Mechanically, most library source I know of does not actually use char
anyway. If there is some rule that says the memcpy() function must
behave as if it is moving unsigned characters, then you are right.

This falls under the "as if" rule.

Ben Pfaff · Jan 14, 2009

Han from China - Master Troll said:
So those three tell us that we need only bother exploring further to see
what these pesky trap representations imply for us.

7.21.1{3}:
For all functions in this subclause, each character shall be interpreted
as if it had the type unsigned char (and therefore every possible object
representation is valid and has a different value).

Does your copy of C99 have TC1 and TC2 pre-applied, then? Where
did you get it?

user923005 · Jan 14, 2009

Why do you think so? It seems pretty clear to me that it copies
characters, since that it what the plain text of the standard
says.

The memmove description is even more explicit about characters
being involved:

Copying takes place as if the n characters from the
object pointed to by s2 are first copied into a
temporary array of n characters that does not overlap
the objects pointed to by s1 and s2, and then the n
characters from the temporary array are copied into the
object pointed to by s1.

TC2 adds this paragraph to 7.21.1 "String function conventions":

For all functions in this subclause, each character
shall be interpreted as if it had the type unsigned
char (and therefore every possible object
representation is valid and has a different value).

I guess it is time for me to get a copy of TC2. The above is very
clear.
Looks like n1256.pdf has TC1+TC2+TC3

user923005 · Jan 14, 2009

Does your copy of C99 have TC1 and TC2 pre-applied, then? Where
did you get it?

This document:
http://www.open-std.org/JTC1/SC22/WG14/www/docs/n1256.pdf
Has C99 + TC1 + TC2 + TC3

Ben Pfaff · Jan 14, 2009

user923005 said:
This document:
http://www.open-std.org/JTC1/SC22/WG14/www/docs/n1256.pdf
Has C99 + TC1 + TC2 + TC3

Thanks.

Bartc · Jan 14, 2009

Sjouke Burry said:
qarnos said:

#include <string.h>

int main(void) {
int a[10] , b[10] ;
memcpy(a,b,10) ;
return 0 ;

}

Is this undefined behaviour ? If yes how does it follow from the
standard ?

Click to expand...

If you are having problems with that code, it's because you are
forgetting to use the sizeof operator.

int main(void) {
int a[10], b[10];
memcpy(a, b, sizeof(int) * 10);
return 0;
}

Click to expand...

Although you are still copying uninitialized data,
which is as usefull as carrying water to the sea.

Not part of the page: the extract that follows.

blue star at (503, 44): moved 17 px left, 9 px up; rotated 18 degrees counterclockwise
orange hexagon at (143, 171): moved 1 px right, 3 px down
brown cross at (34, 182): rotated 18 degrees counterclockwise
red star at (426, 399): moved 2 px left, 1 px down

It ensures both a and b have the same contents; this could possibly be
significant.

(Now of course someone will say this is not guaranteed by the C standard,
but that wouldn't surprise me.)

Wolfgang Draxinger · Jan 14, 2009

qarnos said:
If you are having problems with that code, it's because you are
forgetting to use the sizeof operator.

int main(void) {
int a[10], b[10];
memcpy(a, b, sizeof(int) * 10);
return 0;
}

Since the C standard states, that

sizeof(char) <= sizeof( any_other_type )

the only thing that might happen is, that "too few" elements are
copied. Otherwise the code shows no undefined behaviour:

* 'a' and 'b' don't overlap
* 'a' and 'b' are allocated (automatically)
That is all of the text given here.